Some observers question whether the merger, part of the fiscal 2013 budget, will justly serve both higher education and secondary education.
In the budget, the R.I. Board of Governors for Higher Education and the Rhode Island Board of Regents, which oversees elementary and secondary education, would be combined into one board with two commissioners.
“The boards are very different,” said Gary Sasse, director of Bryant University’s Institute for Public Leadership. “The board of regents is responsible [for regulating] our public school system. Higher Ed has a different mission. The board of governors [duty] is to set policy to be drivers of economic development.
“When you look at the breadth of responsibility, it’s difficult to see how one board can meet both sets of requirements,” Sasse continued. “We know from history that they can’t.”
Sasse was executive director of the Rhode Island Public Expenditure Council when, in 1982, the state separated its umbrella educational board into two sectors.
That was done in part, according to Sasse, when it was decided higher education was being largely ignored under that structure.

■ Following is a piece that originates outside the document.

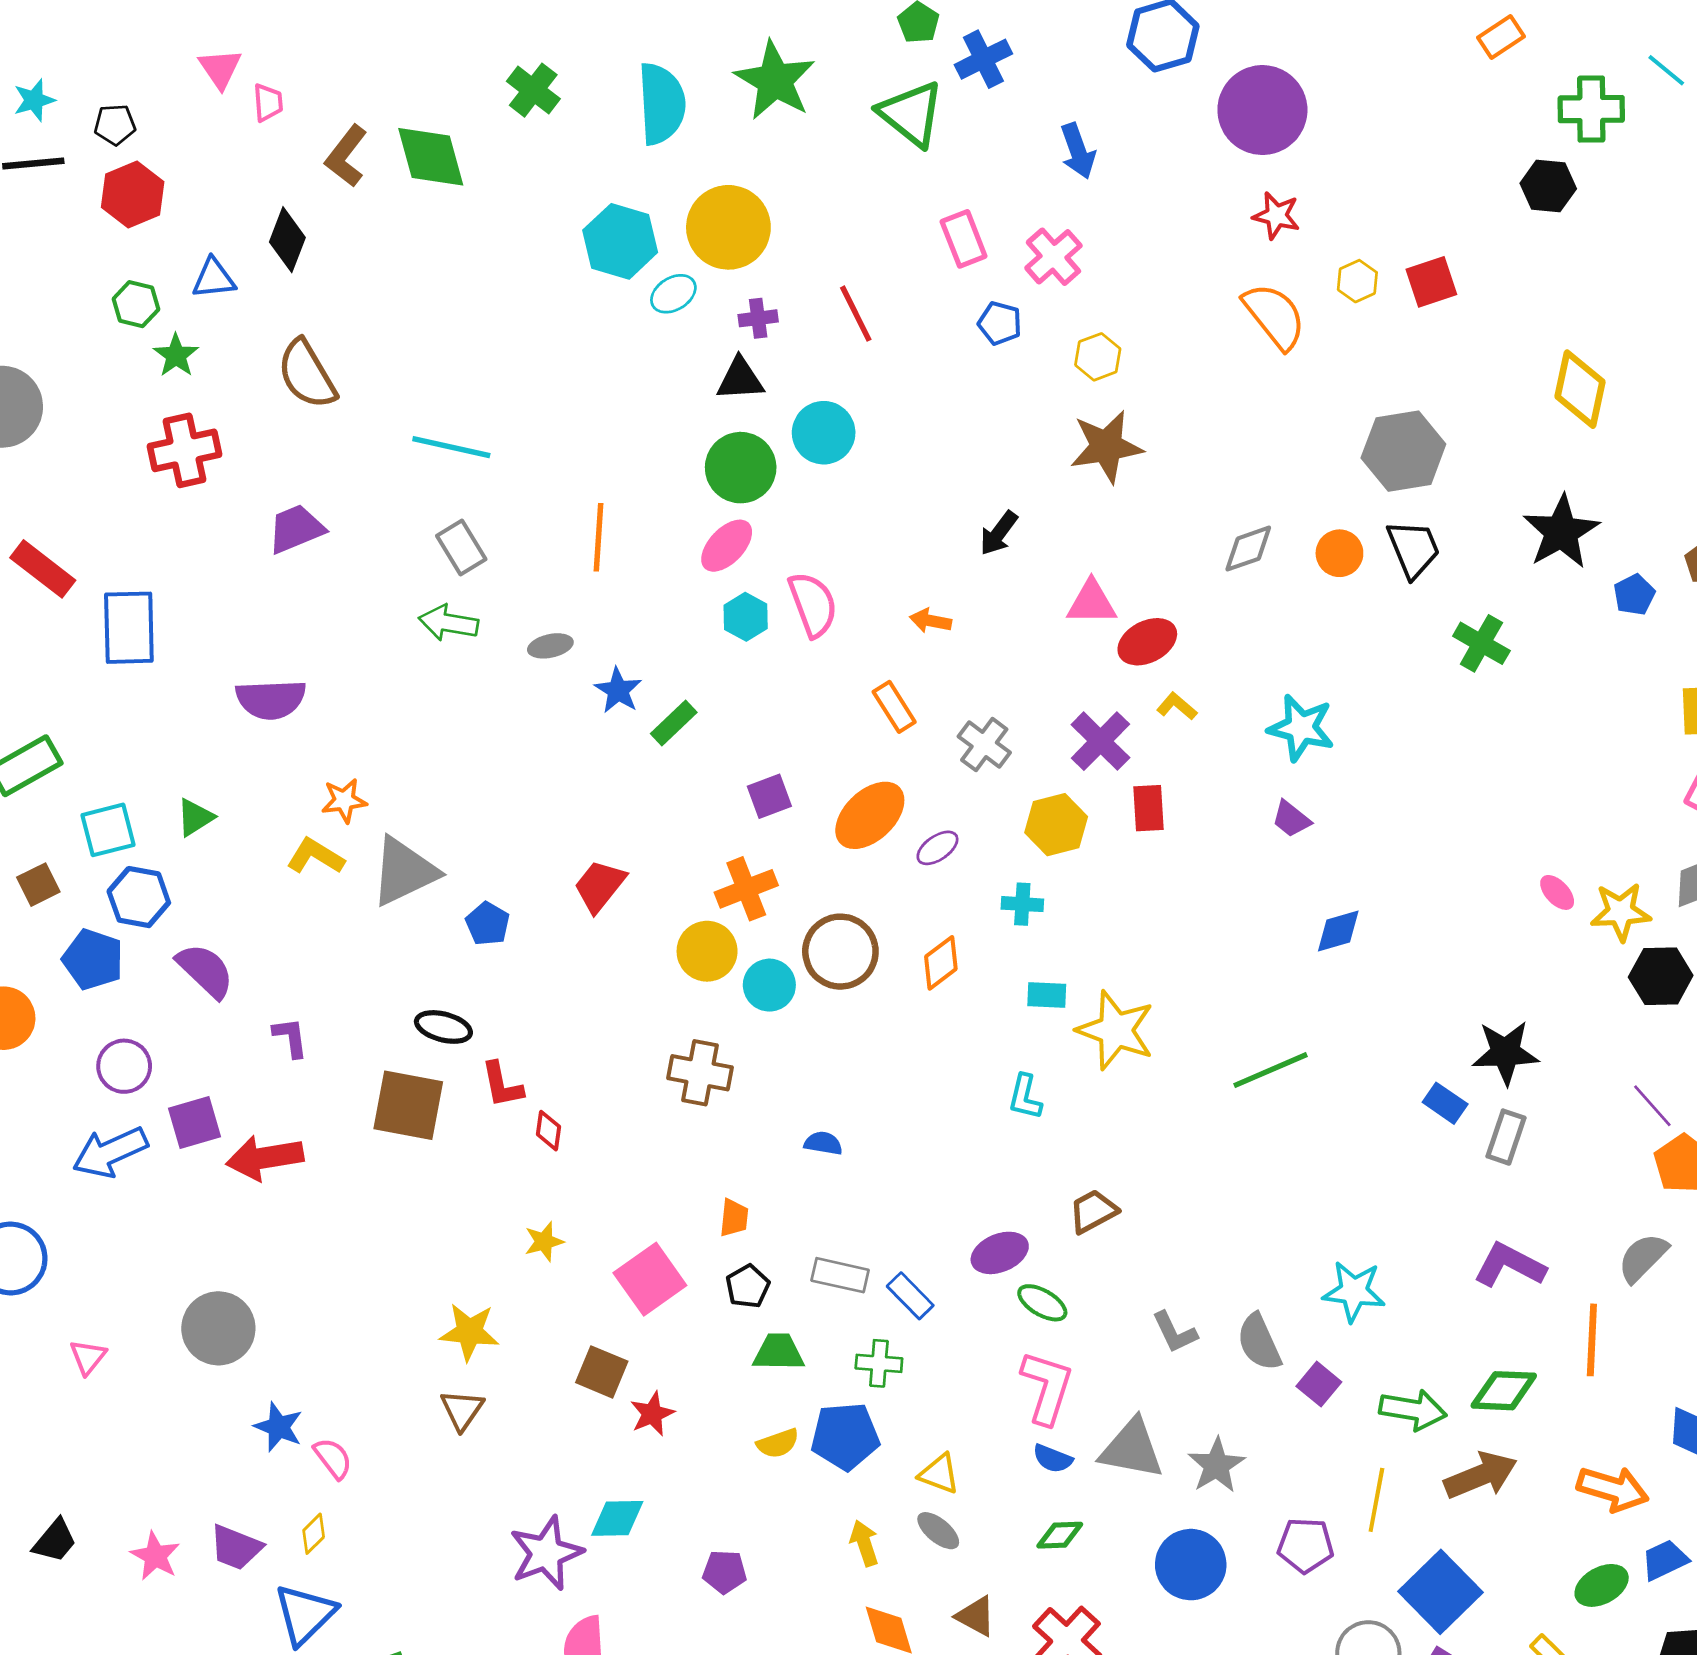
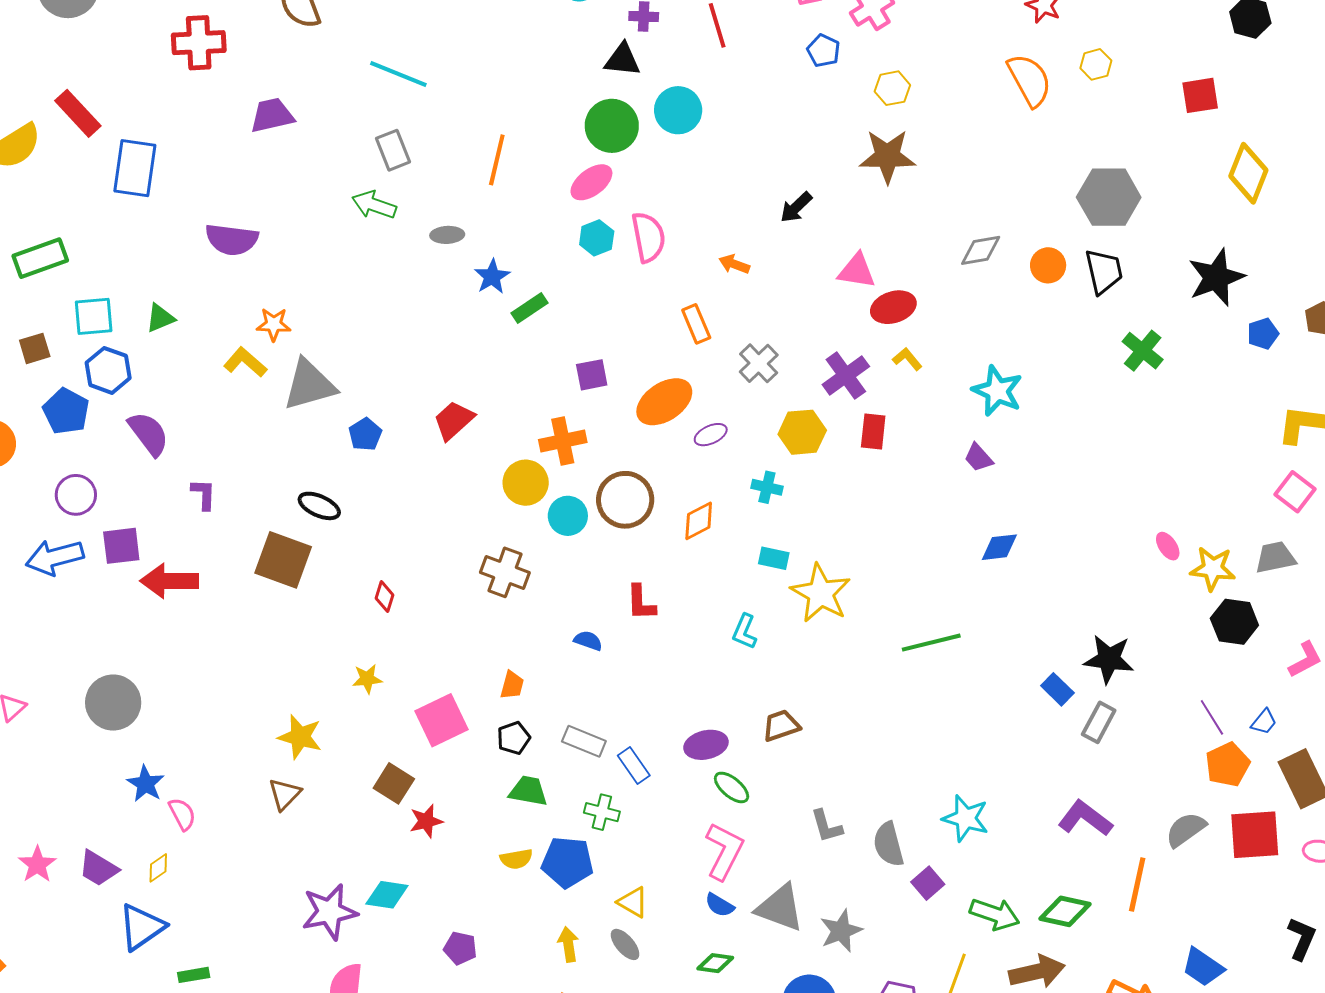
red square: (1431, 282) -> (1200, 95), moved
red L-shape: (502, 1085) -> (641, 603), moved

The R.I. Board of Education is established under Article 4 of the budget and effective Jan. 1, 2013. The Board of Governors and the Board of Regents would cease to exist on that same date. The office of higher education would be abolished on July 1, 2014. Implementation of the new structure would be complete on Jan. 1, 2014.
The article outlines that “the separate higher education system in the state of Rhode Island has not capitalized on opportunities and resources that have been made available due in part to a lack of coordination and efficiencies with elementary and secondary education. … Establishing a seamless, singular board of education will promote coordination and increase efficiencies.”